La música dance aparece entonces como un espacio social con potencial revolucionario en tanto que libera a sus participantes de la dominación de los valores masculinos y de la razón. Es cierto que el baile se ha asociado en los últimos siglos al ámbito de las actividades femeninas, al ser identificado con la liberación de la sensualidad a la que opone los dominios de lo racional masculino. La experiencia del dance, amplificada por los efectos de las drogas químicas, es una experiencia de liberación en la que podemos ser nosotros mismos, en la que la música no sólo se escucha, sino que se siente, en la que lo táctil es más importante que lo visual, en la que no es necesario entender nada sino que basta con participar y sentirse miembro de una comunidad experiencial.
No es difícil imaginar que la cultura dance supuso para la fría Inglaterra una experiencia vital totalmente diferente a la acostumbrada. Pero, a pesar de su entusiasmo hacia las potencialidades liberadoras del dance, Gilbert y Pearson no ocultan sus dudas. Una cosa es cuestionar, por ejemplo, la centralidad del mundo del trabajo frente al hedonismo del fin de semana, pero si el lunes se vuelve a la rutina laboral tras una fin de semana extático como si nada hubiese pasado, la experiencia personal no se canaliza hacia el cambio social. La criminalización del dance que los gobiernos conservadores emprendieron, prohibiendo las fiestas espontáneas, no encauzó a la juventud británica que abarrotaba esas fiestas hacia la derrota delthatcherismo y sus valores. La política del dance, entonces, es meramente una política del cambio personal, de la experiencia puntual sin repercusiones a largo plazo en lo social.
La perplejidad de los autores hacia esta despolitización del dance nace probablemente de la inocencia con la que utilizan el término comunidad. Para Gilbert y Pearson, la multitud que baila constituye una comunidad temporal, con un objetivo común, el disfrute de la experiencia extática. Sin embargo, habría que matizar este concepto en los términos de Maffesoli, que ha caracterizado a la comunidad en que ésta agota su energía en su propia creación, no en la historia que está por hacer (un rasgo característico de la sociedad).

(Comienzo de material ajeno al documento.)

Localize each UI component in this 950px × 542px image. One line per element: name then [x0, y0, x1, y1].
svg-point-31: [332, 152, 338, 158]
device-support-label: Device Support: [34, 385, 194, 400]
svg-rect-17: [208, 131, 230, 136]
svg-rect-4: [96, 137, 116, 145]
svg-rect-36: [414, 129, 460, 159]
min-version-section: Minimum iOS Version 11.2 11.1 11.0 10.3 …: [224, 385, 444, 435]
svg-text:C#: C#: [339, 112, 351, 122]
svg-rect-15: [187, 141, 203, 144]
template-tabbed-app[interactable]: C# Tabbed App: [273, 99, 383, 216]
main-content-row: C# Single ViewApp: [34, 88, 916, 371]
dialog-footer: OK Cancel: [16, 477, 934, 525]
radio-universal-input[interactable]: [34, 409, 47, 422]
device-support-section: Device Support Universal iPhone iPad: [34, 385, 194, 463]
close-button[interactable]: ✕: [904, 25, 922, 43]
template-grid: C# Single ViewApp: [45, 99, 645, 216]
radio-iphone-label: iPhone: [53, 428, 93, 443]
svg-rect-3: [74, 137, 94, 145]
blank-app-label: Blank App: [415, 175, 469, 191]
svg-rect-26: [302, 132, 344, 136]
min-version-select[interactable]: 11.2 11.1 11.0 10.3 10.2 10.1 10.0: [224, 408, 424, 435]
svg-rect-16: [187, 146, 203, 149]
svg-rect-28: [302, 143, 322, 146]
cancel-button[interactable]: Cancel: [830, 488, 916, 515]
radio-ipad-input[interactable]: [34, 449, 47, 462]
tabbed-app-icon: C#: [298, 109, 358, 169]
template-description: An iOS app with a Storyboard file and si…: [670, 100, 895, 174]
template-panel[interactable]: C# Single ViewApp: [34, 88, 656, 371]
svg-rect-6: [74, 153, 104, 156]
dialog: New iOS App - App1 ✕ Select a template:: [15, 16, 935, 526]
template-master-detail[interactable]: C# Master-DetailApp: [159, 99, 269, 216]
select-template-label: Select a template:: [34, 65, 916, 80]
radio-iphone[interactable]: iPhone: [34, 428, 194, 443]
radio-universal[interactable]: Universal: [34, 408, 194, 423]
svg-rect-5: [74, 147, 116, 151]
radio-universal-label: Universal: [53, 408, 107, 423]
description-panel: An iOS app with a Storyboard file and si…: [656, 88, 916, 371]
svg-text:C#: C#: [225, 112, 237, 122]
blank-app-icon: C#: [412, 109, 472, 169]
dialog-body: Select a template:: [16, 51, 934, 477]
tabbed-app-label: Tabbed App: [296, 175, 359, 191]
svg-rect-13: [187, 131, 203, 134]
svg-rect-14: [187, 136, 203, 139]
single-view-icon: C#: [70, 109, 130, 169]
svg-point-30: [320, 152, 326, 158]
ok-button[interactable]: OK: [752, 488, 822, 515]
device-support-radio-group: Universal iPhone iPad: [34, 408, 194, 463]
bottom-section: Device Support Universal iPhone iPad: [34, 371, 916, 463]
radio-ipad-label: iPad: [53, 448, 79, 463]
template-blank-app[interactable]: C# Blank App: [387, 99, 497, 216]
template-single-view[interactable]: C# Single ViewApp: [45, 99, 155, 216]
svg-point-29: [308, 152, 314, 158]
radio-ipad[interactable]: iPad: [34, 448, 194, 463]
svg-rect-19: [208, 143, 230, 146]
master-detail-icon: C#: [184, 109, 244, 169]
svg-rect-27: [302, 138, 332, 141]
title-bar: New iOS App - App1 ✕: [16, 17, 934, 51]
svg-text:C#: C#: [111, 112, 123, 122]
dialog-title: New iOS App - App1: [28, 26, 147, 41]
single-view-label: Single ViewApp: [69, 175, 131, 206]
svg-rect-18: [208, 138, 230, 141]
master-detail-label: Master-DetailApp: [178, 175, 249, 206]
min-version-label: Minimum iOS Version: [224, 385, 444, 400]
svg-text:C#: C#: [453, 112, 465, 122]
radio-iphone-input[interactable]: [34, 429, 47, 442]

La conclusión a la que llegan los autores de Cultura y políticas de la música dance (y sus lectores) es que el análisis de un fenómeno poliédrico y complejo como la música dance tiene como consecuencia dejar al aire sus contradicciones y conflictos. En términos positivos, hay que apuntar la capacidad que ha dado a mucha gente de relacionarse con su cuerpo de una manera más natural y liberada de los férreos códigos de género, una visión positiva de la tecnología en tanto herramienta de cambio orientada hacia lo que está por hacer y un cuestionamiento, más o menos laxo, de valores centrales de la alta cultura capitalista: la racionalidad, lo expresable verbalmente, lo organizado, la centralidad del mundo del trabajo. En el lado de sus deudas impagadas figura la incapacidad de canalizar estos cuestionamientos más allá de la experiencia del baile y su entorno. Contradicciones, altibajos, discontinuidades, que son el precio a pagar para –retomando el argumento con el comienzan su análisis– no ser meros espectadores de una película y poder percibir las múltiples facetas y detalles de un fenómeno aún muy vivo.